Dopo Imola, la Formula 4 è approdata in un’altra location di prestigio: l’Autodromo Internazionale del Mugello.

I valori in campo non hanno subito grandi sconvolgimenti, almeno per quanto riguarda le posizioni di testa. La Prema di Brandon Maisano e Lance Stroll si è confermata come il cardine della categoria e sul circuito toscano ha mandato un segnale importante, più di quanto non avesse fatto ad Adria o ad Imola, nonostante gli errori che i due piloti hanno commesso nella terza gara.

Alle spalle del duo franco-canadese, Andrea Russo (Diegi Motorsport) ha riscattato il difficile weekend imolese, mentre Mattia Drudi (F&M) ha incontrato qualche difficoltà, in particolare sul setting della vettura.

UP

Prema Powerteam – Il vantaggio di Maisano e Stroll, oltre che sul piede destro, sta nel team. Gli uomini diretti da Angelo Rosin, infatti, hanno messo in mano ai piloti due monoposto perfette; veloci, ma al contempo competitive nei tratti guidati. Disarmante è stata la facilità con cui due hanno fatto “slalom” tra gli avversari nelle due gare conclusive.

Il transalpino ed il canadese non sono però esenti da colpe: il primo è stato costretto ad una rimonta forsennata dall’ultima piazza alla prima piazza per aver fatto stallare la propria Tatuus sulla griglia di gara 3, il secondo, nella stessa corsa, ha stretto in maniera troppo aggressiva Russo contro il muro, beccandosi un drive through.

Andrea Russo – Un weekend in climax per Russo, iniziato in maniera difficile nelle libere e nelle due qualifiche, dove ha subito anche un arretramento. Partiva per le gare con i peggiori presupposti, eppure non si è dato per vinto. In gara 1 ha compiuto una rimonta fantastica, che dalla 16° lo ha portato fino alla 5° piazza, nella seconda corsa ha contenuto il ritorno di Maisano. Il vero capolavoro l’ha fatto però in gara 3, dove ha coronato il successo con una fantastica partenza.

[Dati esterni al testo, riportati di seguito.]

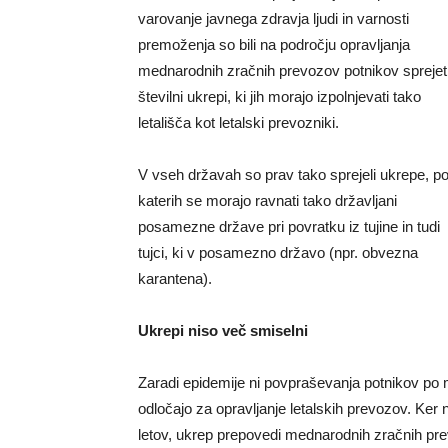
varovanje javnega zdravja ljudi in varnosti
premoženja so bili na področju opravljanja
mednarodnih zračnih prevozov potnikov sprejet
številni ukrepi, ki jih morajo izpolnjevati tako
letališča kot letalski prevozniki.
V vseh državah so prav tako sprejeli ukrepe, p
katerih se morajo ravnati tako državljani
posamezne države pri povratku iz tujine in tudi
tujci, ki v posamezno državo (npr. obvezna
karantena).
Ukrepi niso več smiselni
Zaradi epidemije ni povpraševanja potnikov po 
odločajo za opravljanje letalskih prevozov. Ker
letov, ukrep prepovedi mednarodnih zračnih pre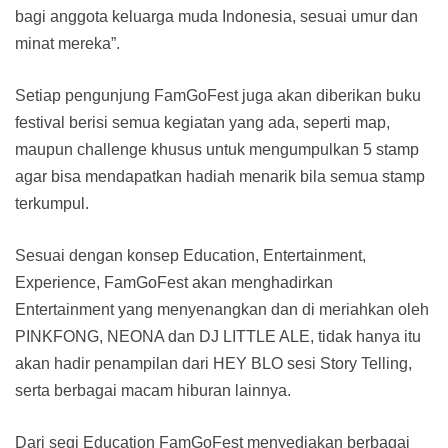
bagi anggota keluarga muda Indonesia, sesuai umur dan
minat mereka”.
Setiap pengunjung FamGoFest juga akan diberikan buku
festival berisi semua kegiatan yang ada, seperti map,
maupun challenge khusus untuk mengumpulkan 5 stamp
agar bisa mendapatkan hadiah menarik bila semua stamp
terkumpul.
Sesuai dengan konsep Education, Entertainment,
Experience, FamGoFest akan menghadirkan
Entertainment yang menyenangkan dan di meriahkan oleh
PINKFONG, NEONA dan DJ LITTLE ALE, tidak hanya itu
akan hadir penampilan dari HEY BLO sesi Story Telling,
serta berbagai macam hiburan lainnya.
Dari segi Education FamGoFest menyediakan berbagai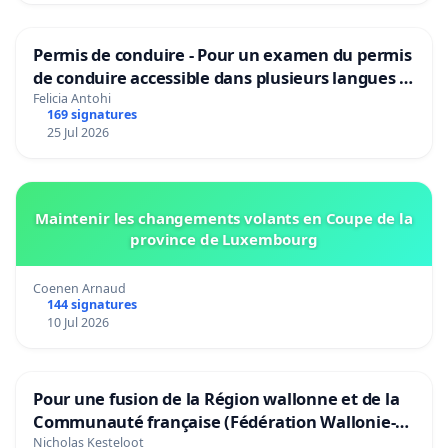
Permis de conduire - Pour un examen du permis
de conduire accessible dans plusieurs langues à
Bruxelles
Felicia Antohi
169 signatures
25 Jul 2026
Maintenir les changements volants en Coupe de la
province de Luxembourg
Coenen Arnaud
144 signatures
10 Jul 2026
Pour une fusion de la Région wallonne et de la
Communauté française (Fédération Wallonie-
Bruxelles)
Nicholas Kesteloot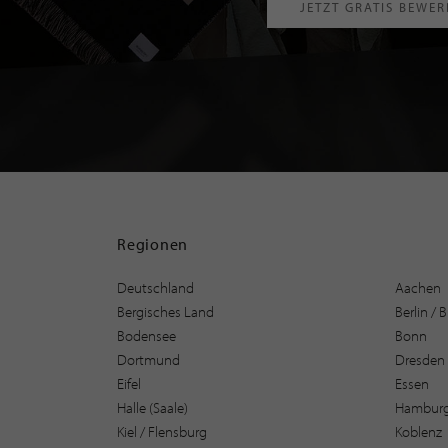
JETZT GRATIS BEWE
Regionen
Deutschland
Aachen
Bergisches Land
Berlin /
Bodensee
Bonn
Dortmund
Dresden
Eifel
Essen
Halle (Saale)
Hambur
Kiel / Flensburg
Koblenz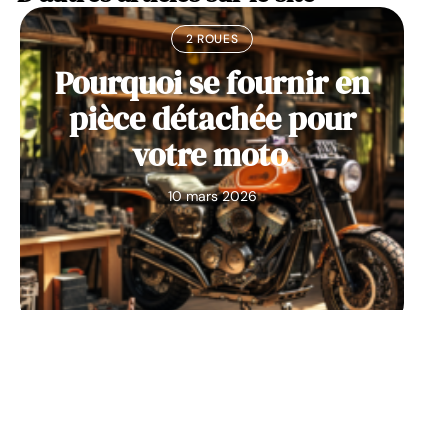
2 ROUES
Pourquoi se fournir en
pièce détachée pour
votre moto
10 mars 2026
2 ROUES
Les astuces pour bien se
protéger en moto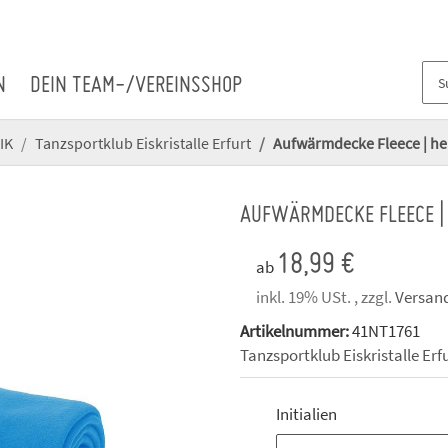
N
DEIN TEAM-/VEREINSSHOP
IK
Tanzsportklub Eiskristalle Erfurt
Aufwärmdecke Fleece | hell
AUFWÄRMDECKE FLEECE | 
18,99 €
ab
inkl. 19% USt. , zzgl.
Versan
Artikelnummer:
41NT1761
Tanzsportklub Eiskristalle Erf
Initialien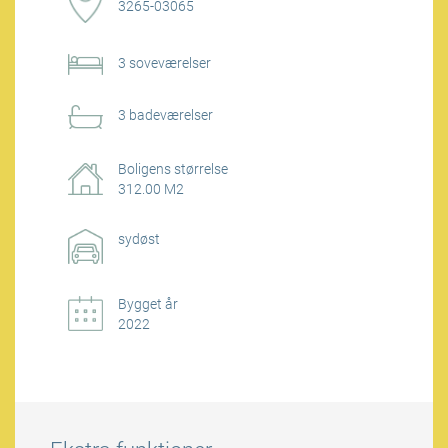
3265-03065
3 soveværelser
3 badeværelser
Boligens størrelse
312.00 M2
sydøst
Bygget år
2022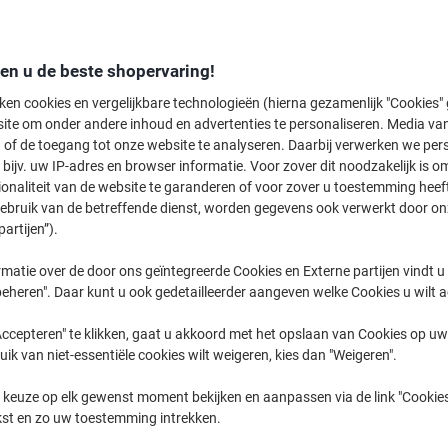
€ 88,49
Stuk
€ 107,07 Incl. btw
den u de beste shopervaring!
Momenteel op voorraad
Vóór 15:30
ken cookies en vergelijkbare technologieën (hierna gezamenlijk "Cookies
Aantal
ite om onder andere inhoud en advertenties te personaliseren. Media van
 of de toegang tot onze website te analyseren. Daarbij verwerken we pers
Max. Aantal 5
bijv. uw IP-adres en browser informatie. Voor zover dit noodzakelijk is o
Aan een lijst toevoegen
ionaliteit van de website te garanderen of voor zover u toestemming hee
gebruik van de betreffende dienst, worden gegevens ook verwerkt door on
partijen”).
Bezorginformatie
Betaling
matie over de door ons geïntegreerde Cookies en Externe partijen vindt u
Belangrijkste specificaties
eheren". Daar kunt u ook gedetailleerder aangeven welke Cookies u wilt 
Snel afdrukken: 20 pagina’s 
Hoogwaardige resolutie: 240
ccepteren" te klikken, gaat u akkoord met het opslaan van Cookies op uw 
Compact ontwerp, past over
uik van niet-essentiële cookies wilt weigeren, kies dan "Weigeren".
Capaciteit papierlade: 150 ve
Lees meer
 keuze op elk gewenst moment bekijken en aanpassen via de link "Cookies
kst en zo uw toestemming intrekken.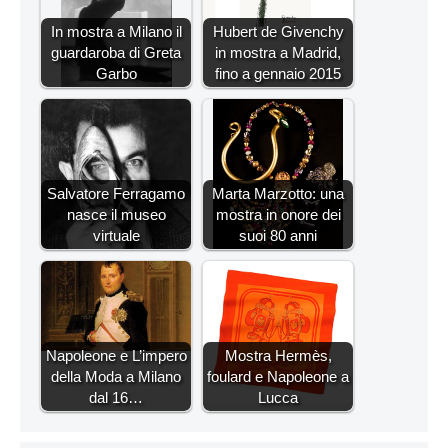
In mostra a Milano il
Hubert de Givenchy
guardaroba di Greta
in mostra a Madrid,
Garbo
fino a gennaio 2015
Salvatore Ferragamo
Marta Marzotto: una
nasce il museo
mostra in onore dei
virtuale
suoi 80 anni
Napoleone e L’impero
Mostra Hermès,
della Moda a Milano
foulard e Napoleone a
dal 16…
Lucca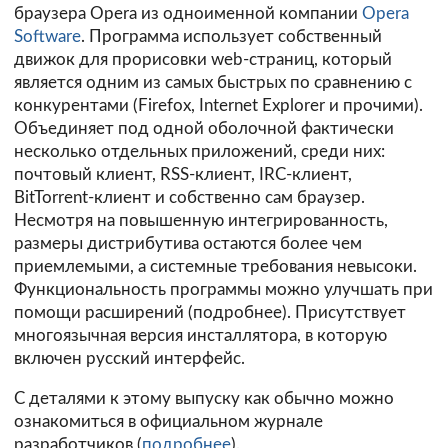
браузера Opera из одноименной компании
Opera
Software
. Программа использует собственный
движок для прорисовки web-страниц, который
является одним из самых быстрых по сравнению с
конкурентами (Firefox, Internet Explorer и прочими).
Объединяет под одной оболочной фактически
несколько отдельных приложений, среди них:
почтовый клиент, RSS-клиент, IRC-клиент,
BitTorrent-клиент и собственно сам браузер.
Несмотря на повышенную интегрированность,
размеры дистрибутива остаются более чем
приемлемыми, а системные требования невысоки.
Функциональность программы можно улучшать при
помощи расширений (
подробнее
). Присутствует
многоязычная версия инсталлятора, в которую
включен русский интерфейс.
С деталями к этому выпуску как обычно можно
ознакомиться в официальном журнале
разработчиков (
подробнее
).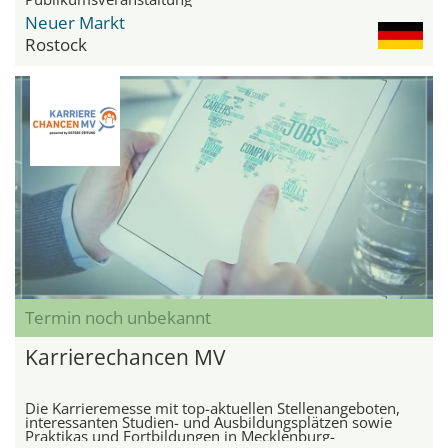
Neuer Markt
Rostock
Termin noch unbekannt
Karrierechancen MV
Die Karrieremesse mit top-aktuellen Stellenangeboten,
interessanten Studien- und Ausbildungsplätzen sowie
Praktikas und Fortbildungen in Mecklenburg-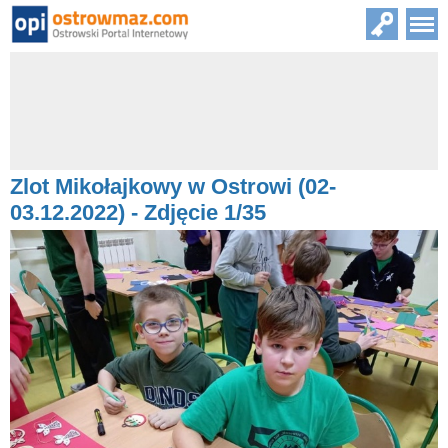
Zlot Mikołajkowy w Ostrowi (02-
03.12.2022) - Zdjęcie 1/35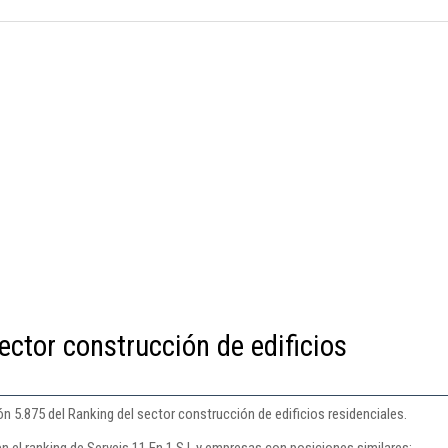
ector construcción de edificios
ión 5.875 del Ranking del sector construcción de edificios residenciales.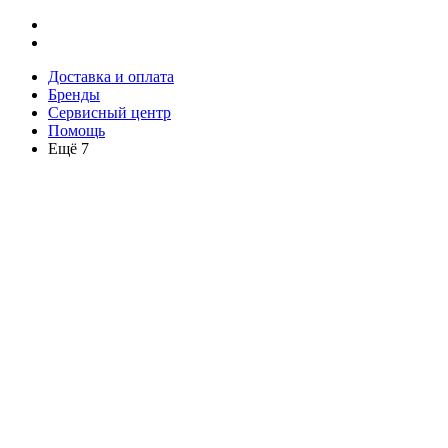
Доставка и оплата
Бренды
Сервисный центр
Помощь
Ещё 7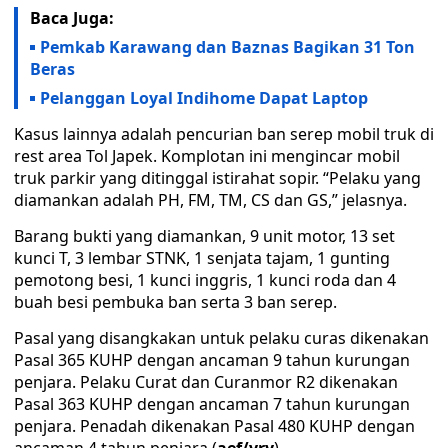
Baca Juga:
Pemkab Karawang dan Baznas Bagikan 31 Ton
Beras
Pelanggan Loyal Indihome Dapat Laptop
Kasus lainnya adalah pencurian ban serep mobil truk di
rest area Tol Japek. Komplotan ini mengincar mobil
truk parkir yang ditinggal istirahat sopir. “Pelaku yang
diamankan adalah PH, FM, TM, CS dan GS,” jelasnya.
Barang bukti yang diamankan, 9 unit motor, 13 set
kunci T, 3 lembar STNK, 1 senjata tajam, 1 gunting
pemotong besi, 1 kunci inggris, 1 kunci roda dan 4
buah besi pembuka ban serta 3 ban serep.
Pasal yang disangkakan untuk pelaku curas dikenakan
Pasal 365 KUHP dengan ancaman 9 tahun kurungan
penjara. Pelaku Curat dan Curanmor R2 dikenakan
Pasal 363 KUHP dengan ancaman 7 tahun kurungan
penjara. Penadah dikenakan Pasal 480 KUHP dengan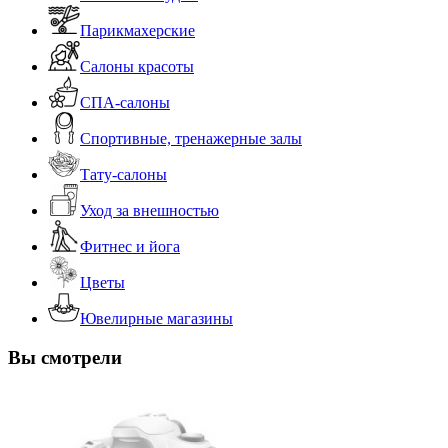
Парикмахерские
Салоны красоты
СПА-салоны
Спортивные, тренажерные залы
Тату-салоны
Уход за внешностью
Фитнес и йога
Цветы
Ювелирные магазины
Вы смотрели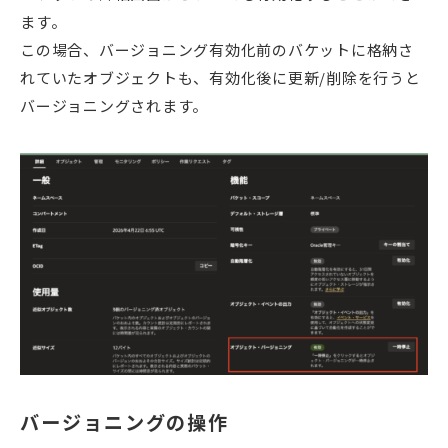
ます。
この場合、バージョニング有効化前のバケットに格納さ
れていたオブジェクトも、有効化後に更新/削除を行うと
バージョニングされます。
バージョニングの操作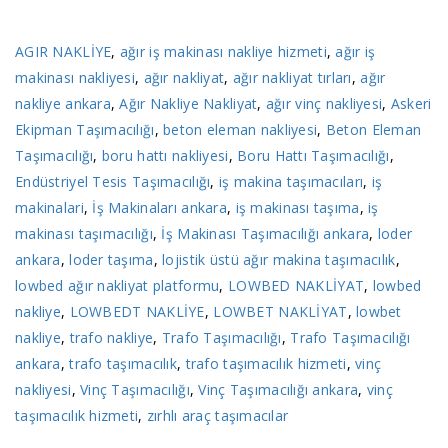
AGIR NAKLİYE
,
ağır iş makinası nakliye hizmeti
,
ağır iş
makinası nakliyesi
,
ağır nakliyat
,
ağır nakliyat tırları
,
ağır
nakliye ankara
,
Ağır Nakliye Nakliyat
,
ağır vinç nakliyesi
,
Askeri
Ekipman Taşımacılığı
,
beton eleman nakliyesi
,
Beton Eleman
Taşımacılığı
,
boru hattı nakliyesi
,
Boru Hattı Taşımacılığı
,
Endüstriyel Tesis Taşımacılığı
,
iş makina taşımacıları
,
iş
makinalari
,
İş Makinaları ankara
,
iş makinası taşıma
,
iş
makinası taşımacılığı
,
İş Makinası Taşımacılığı ankara
,
loder
ankara
,
loder taşıma
,
lojistik üstü ağır makina taşımacılık
,
lowbed ağır nakliyat platformu
,
LOWBED NAKLİYAT
,
lowbed
nakliye
,
LOWBEDT NAKLİYE
,
LOWBET NAKLİYAT
,
lowbet
nakliye
,
trafo nakliye
,
Trafo Taşımacılığı
,
Trafo Taşımacılığı
ankara
,
trafo taşımacılık
,
trafo taşımacılık hizmeti
,
vinç
nakliyesi
,
Vinç Taşımacılığı
,
Vinç Taşımacılığı ankara
,
vinç
taşımacılık hizmeti
,
zırhlı araç taşımacılar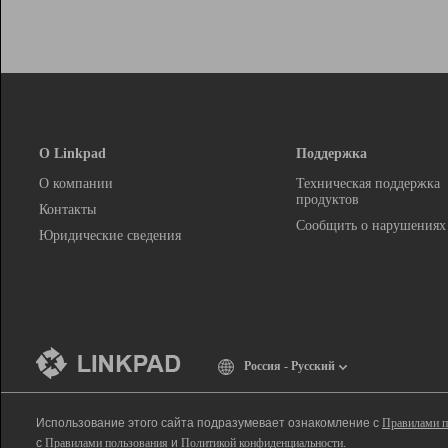
О Linkpad
Поддержка
О компании
Техническая поддержка
продуктов
Контакты
Сообщить о нарушениях
Юридические сведения
Россия - Русский
Использование этого сайта подразумевает ознакомление с
Правилами п
с
Правилами пользования
и
Политикой конфиденциальности
.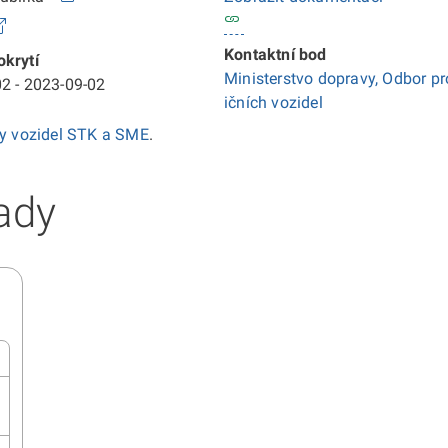
Kontaktní bod
krytí
Ministerstvo dopravy, Odbor pr
2 - 2023-09-02
ičních vozidel
ky vozidel STK a SME
.
ady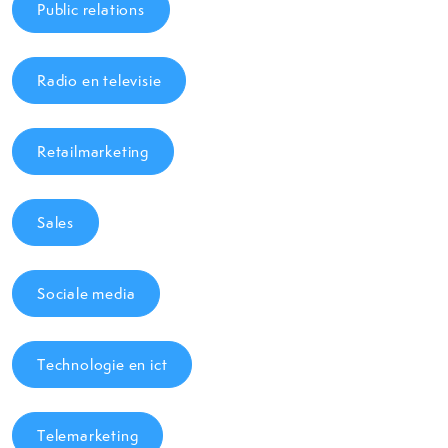
Public relations
Radio en televisie
Retailmarketing
Sales
Sociale media
Technologie en ict
Telemarketing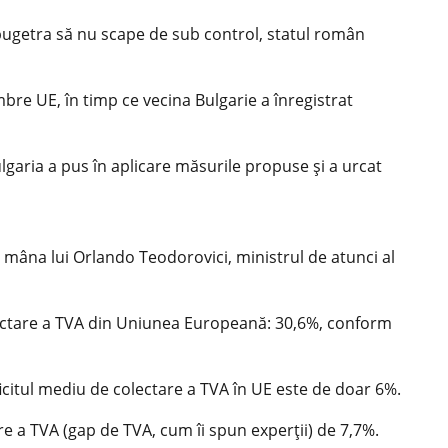
l bugetra să nu scape de sub control, statul român
re UE, în timp ce vecina Bulgarie a înregistrat
lgaria a pus în aplicare măsurile propuse și a urcat
u mâna lui Orlando Teodorovici, ministrul de atunci al
lectare a TVA din Uniunea Europeană: 30,6%, conform
eficitul mediu de colectare a TVA în UE este de doar 6%.
re a TVA (gap de TVA, cum îi spun experţii) de 7,7%.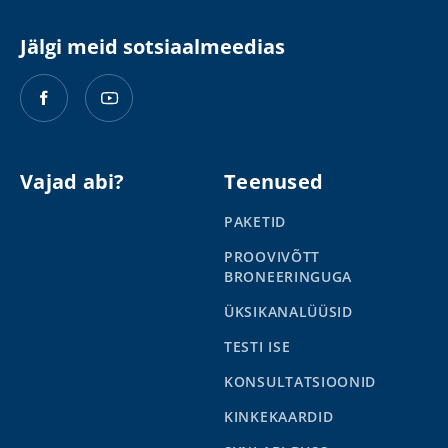
Jälgi meid sotsiaalmeedias
Vajad abi?
Teenused
PAKETID
PROOVIVÕTT
BRONEERINGUGA
ÜKSIKANALÜÜSID
TESTI ISE
KONSULTATSIOONID
KINKEKAARDID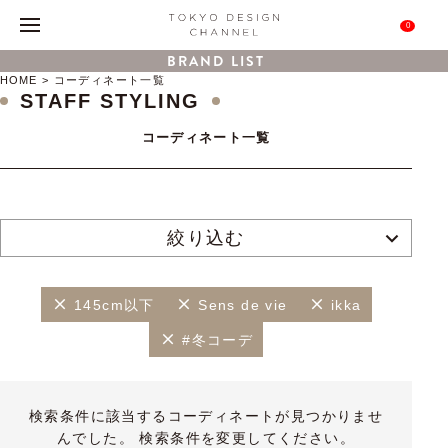
0
BRAND LIST
HOME
コーディネート一覧
STAFF STYLING
コーディネート一覧
絞り込む
145cm以下
Sens de vie
ikka
#冬コーデ
検索条件に該当するコーディネートが見つかりませ
んでした。 検索条件を変更してください。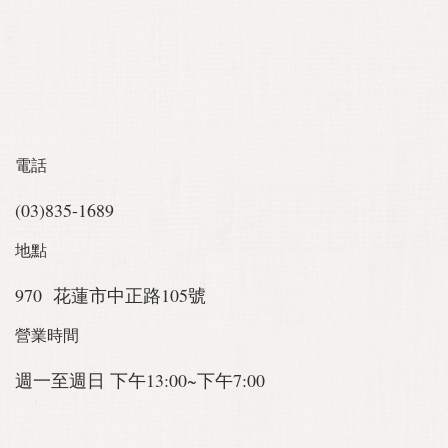
電話
(03)835-1689
地點
970 花蓮市中正路105號
營業時間
週一至週日 下午13:00~下午7:00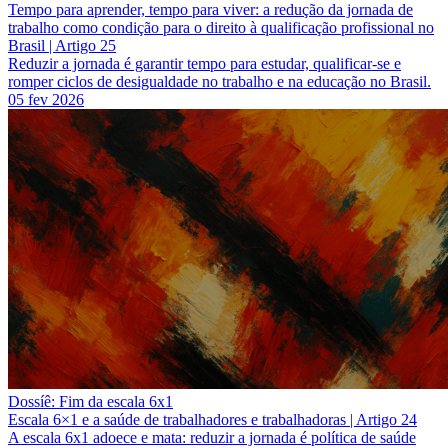
Tempo para aprender, tempo para viver: a redução da jornada de
trabalho como condição para o direito à qualificação profissional no
Brasil | Artigo 25
Reduzir a jornada é garantir tempo para estudar, qualificar-se e
romper ciclos de desigualdade no trabalho e na educação no Brasil.
05 fev 2026
Dossíê: Fim da escala 6x1
Escala 6×1 e a saúde de trabalhadores e trabalhadoras | Artigo 24
A escala 6x1 adoece e mata: reduzir a jornada é política de saúde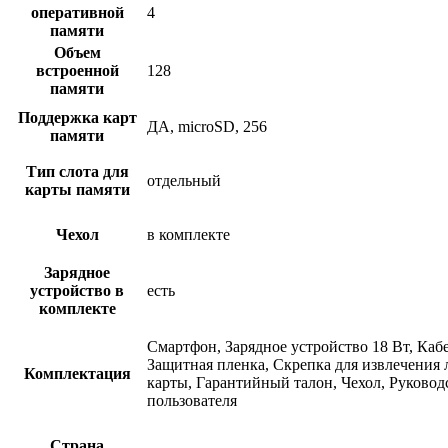
оперативной
4
памяти
Объем
встроенной
128
памяти
Поддержка карт
ДА, microSD, 256
памяти
Тип слота для
отдельный
карты памяти
Чехол
в комплекте
Зарядное
устройство в
есть
комплекте
Смартфон, Зарядное устройство 18 Bт, Каб
Защитная пленка, Скрепка для извлечения 
Комплектация
карты, Гарантийный талон, Чехол, Руковод
пользователя
Страна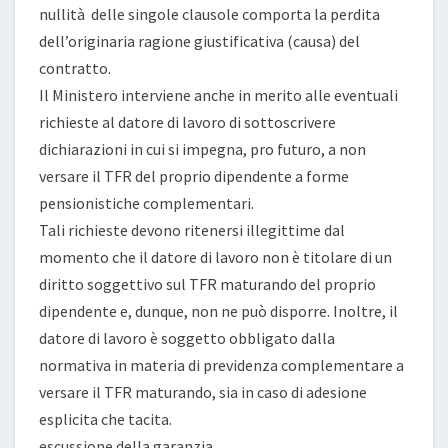
nullità delle singole clausole comporta la perdita
dell’originaria ragione giustificativa (causa) del
contratto.
Il Ministero interviene anche in merito alle eventuali
richieste al datore di lavoro di sottoscrivere
dichiarazioni in cui si impegna, pro futuro, a non
versare il TFR del proprio dipendente a forme
pensionistiche complementari.
Tali richieste devono ritenersi illegittime dal
momento che il datore di lavoro non è titolare di un
diritto soggettivo sul TFR maturando del proprio
dipendente e, dunque, non ne può disporre. Inoltre, il
datore di lavoro è soggetto obbligato dalla
normativa in materia di previdenza complementare a
versare il TFR maturando, sia in caso di adesione
esplicita che tacita.
escussione della garanzia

Alain Valente – Una delle sorprese di questo inizio di stagione è proprio lo svizzero della Jenzer, che sta mostrando una maturità tipica dei piloti più esperti, ma soprattutto un’incredibile continuità. Valente è andato a punti in otto delle nove gare finora disputate e questo lo rende il secondo pilota più proficuo del lotto, dopo lo schiacciasassi Stroll; a beneficiarne è la classifica, che lo vede in 4° piazza a sole quattro distanze da Mattia Drudi (F&M).

DOWN

Ivan Matveev – Arrivava al Mugello con i migliori proclami; la pioggia ed il complesso layout del tracciato toscano lo hanno però costretto a correggere il tiro. Non è mai riuscito a risalire dalla posizioni di rincalzo e con le dichiarazioni precedenti a gara 1 ci aveva già fatto capire che avrebbe potuto fare poco per ovviare alle pessime qualifiche. Rimandato.

Takashi Kasai – L’unica nota dolente della Prema. Deve aver preso troppo alla lettera il soprannome “samurai”, datogli nel paddock. Dopo aver provocato il capottamento di Drudi, sceso dalla vettura, va da quest’ultimo con le peggiori delle intenzioni ed inizia a schiaffeggiarlo sul casco. Una mossa antisportiva prima, poco corretta poi. Kasai forse dimentica che un vero samurai non infierisce mai su un nemico inerme.

Giovanni Altoè – Vale lo stesso discorso di Matveev. Rimane spiazzato dalle condizioni della pista e del meteo, così anch’egli fa difficoltà ad emergere dalle retrovie. Peccato, perchè a detta sua i presupposti per fare bene c’erano.